| Assignment |
Your answer must consist of the records below, reproduced exactly, with every picture removed.

(Dataset entries)
▬▬▬▬▬▬▬▬▬▬

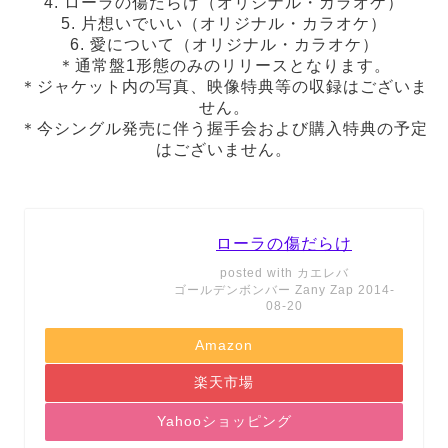
4. ローラの傷だらけ（オリジナル・カラオケ）
5. 片想いでいい（オリジナル・カラオケ）
6. 愛について（オリジナル・カラオケ）
＊通常盤1形態のみのリリースとなります。
＊ジャケット内の写真、映像特典等の収録はございま
せん。
＊今シングル発売に伴う握手会および購入特典の予定
はございません。
ローラの傷だらけ
posted with
カエレバ
ゴールデンボンバー Zany Zap 2014-
08-20
Amazon
楽天市場
Yahooショッピング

▬▬▬▬▬▬▬▬▬▬

| Answer section |
4. ローラの傷だらけ（オリジナル・カラオケ）
5. 片想いでいい（オリジナル・カラオケ）
6. 愛について（オリジナル・カラオケ）
＊通常盤1形態のみのリリースとなります。
＊ジャケット内の写真、映像特典等の収録はございま
せん。
＊今シングル発売に伴う握手会および購入特典の予定
はございません。
ローラの傷だらけ
posted with
カエレバ
ゴールデンボンバー Zany Zap 2014-
08-20
Amazon
楽天市場
Yahooショッピング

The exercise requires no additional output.